* [PROBLEM REQUIREMENTS]: For the entries that follow, tally the lines holding the string "Trust". Give the total and nothing else.

* [MATERIAL SHOWN]:
★ ★ ★ ★ ★ ★ ★

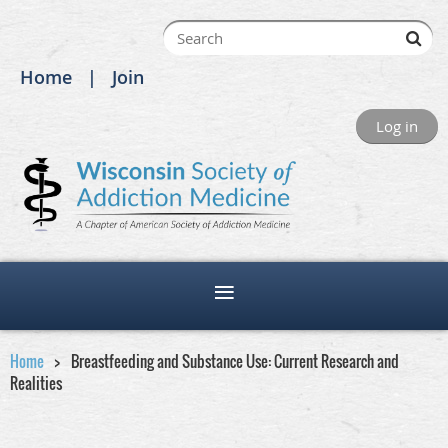
Home
Join
Log in
Home
Breastfeeding and Substance Use: Current Research and
Realities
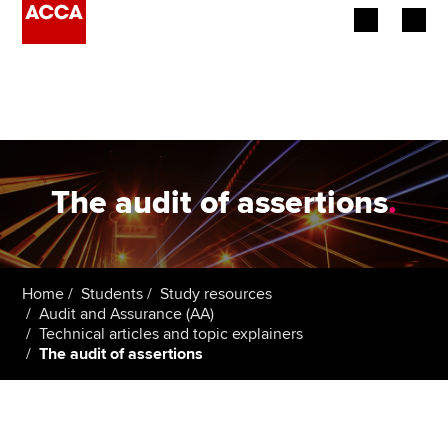
Begin your accountancy journey
Our qualifications
Employers
The audit of assertions
.
Learning providers
Members
Home
Students
Study resources
Audit and Assurance (AA)
Students
Technical articles and topic explainers
The audit of assertions
Affiliates
Policy and insights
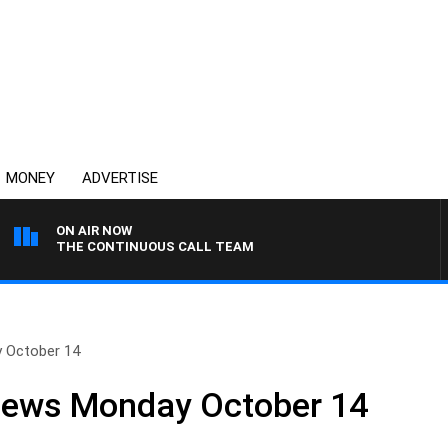
MONEY
ADVERTISE
ON AIR NOW
THE CONTINUOUS CALL TEAM
y October 14
 News Monday October 14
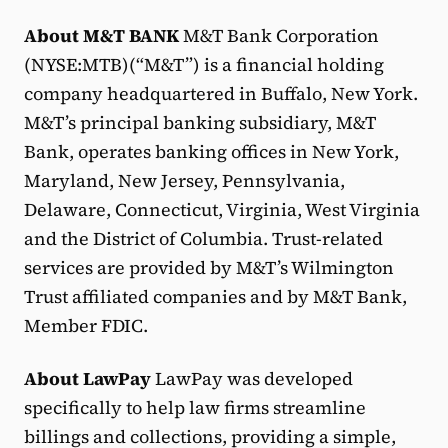
About M&T BANK
M&T Bank Corporation
(NYSE:MTB)(“M&T”) is a financial holding
company headquartered in Buffalo, New York.
M&T’s principal banking subsidiary, M&T
Bank, operates banking offices in New York,
Maryland, New Jersey, Pennsylvania,
Delaware, Connecticut, Virginia, West Virginia
and the District of Columbia. Trust-related
services are provided by M&T’s Wilmington
Trust affiliated companies and by M&T Bank,
Member FDIC.
About LawPay
LawPay was developed
specifically to help law firms streamline
billings and collections, providing a simple,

★ ★ ★ ★ ★ ★ ★

* [SOLUTION TO THIS EXERCISE]: 2